Grosse hopes this change will increase overall recycling rates by decreasing uncertainty about recyclables. He notes that if students are unsure of whether individual items can be recycled or not, or worried that one wrong item will lead the whole lot to be disposed of, they’re likely to opt for the waste bin instead. Conveying up-to-date information about the new system to a wide campus audience, then, is critical.
To single stream and beyond
The single-stream initiative officially began on Sept. 1, 2023, with a year-long contract. Ford and Grosse will receive data from Waste Management and decide if it’s a program they want to continue next August.
They’re already seeing reduced recycling and waste costs for the university – as well as interest in pursuing a similar plan from the city of Gunnison, led by Master’s of Environmental Management (MEM) alumnus and current Gunnison mayor Diego Plata.
Lack of correspondence about how and what to recycle could lead to some confusion, so, hopefully, local governments will adopt similar initiatives in the near future (indeed, the Town of Crested Butte similarly transitioned to single stream with Waste Management just over a year ago).
As they go through this pilot year, Ford and Grosse are happy to review factual information that helps them and others decide whether this is a cost-effective, scientifically and sustainably-sound approach.
They also need some help from the Western community to ensure that recycling on campus reaches its fullest potential. While considered “single stream,” the program will benefit from some sorting of materials before they leave Western for WM’s sorting and processing facilities.

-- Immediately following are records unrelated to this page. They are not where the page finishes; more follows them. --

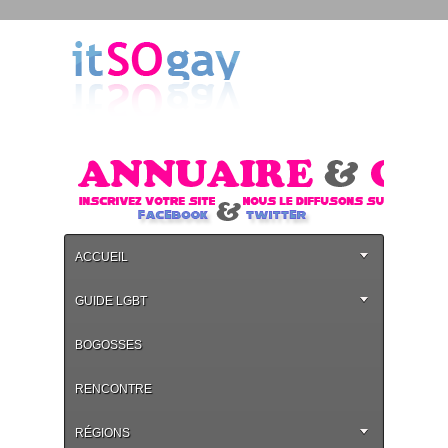
ACCUEIL
GUIDE LGBT
BOGOSSES
RENCONTRE
RÉGIONS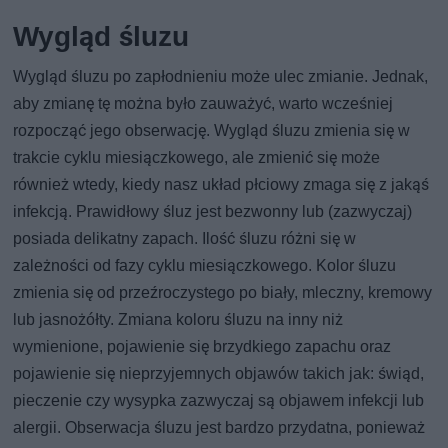
Wygląd śluzu
Wygląd śluzu po zapłodnieniu może ulec zmianie. Jednak,
aby zmianę tę można było zauważyć, warto wcześniej
rozpocząć jego obserwację. Wygląd śluzu zmienia się w
trakcie cyklu miesiączkowego, ale zmienić się może
również wtedy, kiedy nasz układ płciowy zmaga się z jakąś
infekcją. Prawidłowy śluz jest bezwonny lub (zazwyczaj)
posiada delikatny zapach. Ilość śluzu różni się w
zależności od fazy cyklu miesiączkowego. Kolor śluzu
zmienia się od przeźroczystego po biały, mleczny, kremowy
lub jasnożółty. Zmiana koloru śluzu na inny niż
wymienione, pojawienie się brzydkiego zapachu oraz
pojawienie się nieprzyjemnych objawów takich jak: świąd,
pieczenie czy wysypka zazwyczaj są objawem infekcji lub
alergii. Obserwacja śluzu jest bardzo przydatna, ponieważ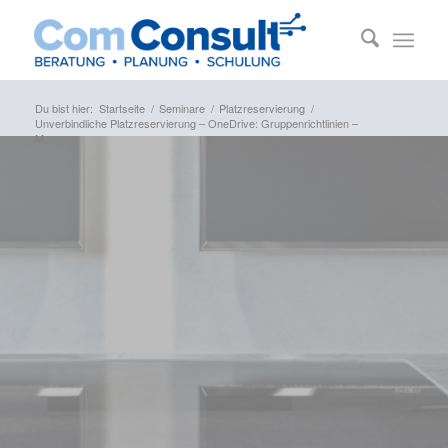
Du bist hier:
Startseite
/
Seminare
/
Platzreservierung
/
Unverbindliche Platzreservierung – OneDrive: Gruppenrichtlinien –
M...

Interested students who may have volunteered to promote sustainability initiatives should be particularly excited: These are paid positions!
The duo, who both attended Western, note that sustainability is the fourth-ranked reason why students said they were interested in attending the university. Now, it’s time for Western students to demonstrate their sustainability chops by fully embracing single-stream recycling.
Embracing the 3Rs
Sherry and Jason also make sure to note that it’s, “not just the recycle, it’s the reduce and reuse” parts of the 3Rs that are relevant to pay attention to, with FreeCycle — the free student thrift store featuring gently used clothing, gear, appliances, books, and more — mentioned as a prime example on Western’s campus.

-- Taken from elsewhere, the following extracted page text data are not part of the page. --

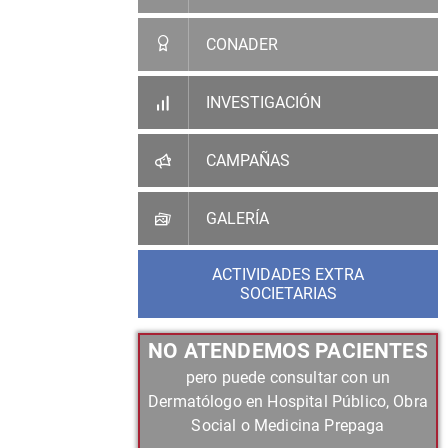
CONADER
INVESTIGACIÓN
CAMPAÑAS
GALERÍA
ACTIVIDADES EXTRA
SOCIETARIAS
NO ATENDEMOS PACIENTES
pero puede consultar con un
Dermatólogo en Hospital Público, Obra
Social o Medicina Prepaga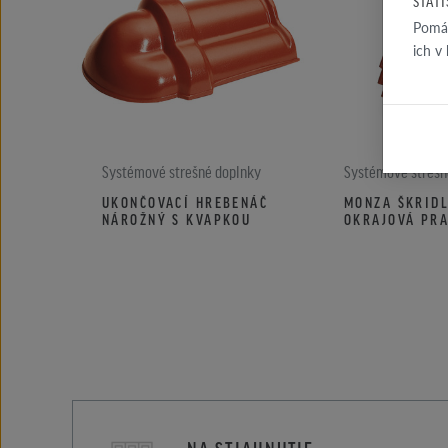
ŠTAT
Pomáh
ich v
Systémové strešné doplnky
Systémové strešn
UKONČOVACÍ HREBENÁČ
MONZA ŠKRID
NÁROŽNÝ S KVAPKOU
OKRAJOVÁ PR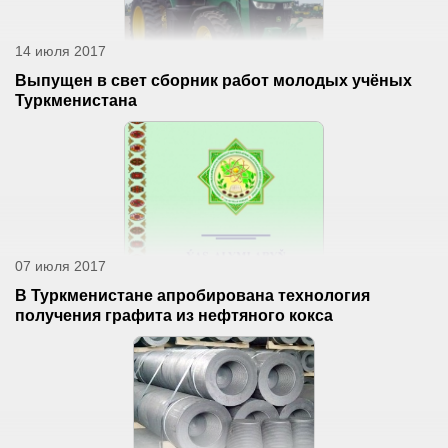
14 июля 2017
Выпущен в свет сборник работ молодых учёных
Туркменистана
07 июля 2017
В Туркменистане апробирована технология
получения графита из нефтяного кокса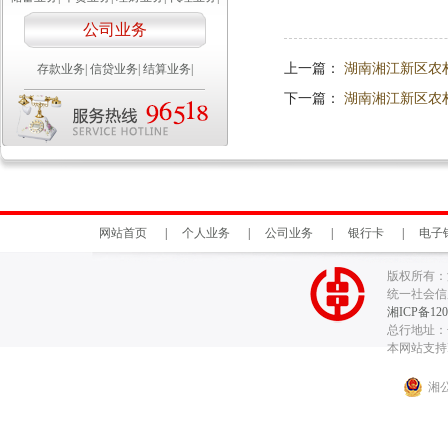
公司业务
上一篇：
湖南湘江新区农
存款业务
|
信贷业务
|
结算业务
|
下一篇：
湖南湘江新区农
网站首页
|
个人业务
|
公司业务
|
银行卡
|
电子
版权所有：
统一社会信用代
湘ICP备120
总行地址：长
本网站支持I
湘公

FreeCycle, located in the basement of Ute Hall, runs by the principle that one person’s trash is another person’s treasure, and has become a vital asset in preventing the disposal of piles of clothing and dozens of mini-fridges on move-out day.
The Western community can also look forward to initiatives beyond recycling. Some ongoing, inspired by broader environmental efforts in the Gunnison Valley include replacing exterior lights with more efficient LEDs, and (on the longer term) moving towards more solar energy on campus — all steps toward Western’s commitment to half its carbon footprint by 2035. These initiatives will be overseen by Campus Operations, who aim to hire a new sustainability specialist in the near future.
Jason is living proof that while large corporations and institutions may bear the greatest environmental responsibility, becoming truly sustainable means educating and engaging the whole community.
His role at Western is reflective of his off-the-grid home and lifestyle — our conversation ended with Grosse excitedly relaying the high R-value (a measure of insulative properties) of his home’s ceiling and walls and explaining that his efforts are an expression of hope for a better future for his kids and grandkids.
“Gunnison is home, [and] I just think we can do better,” he concludes.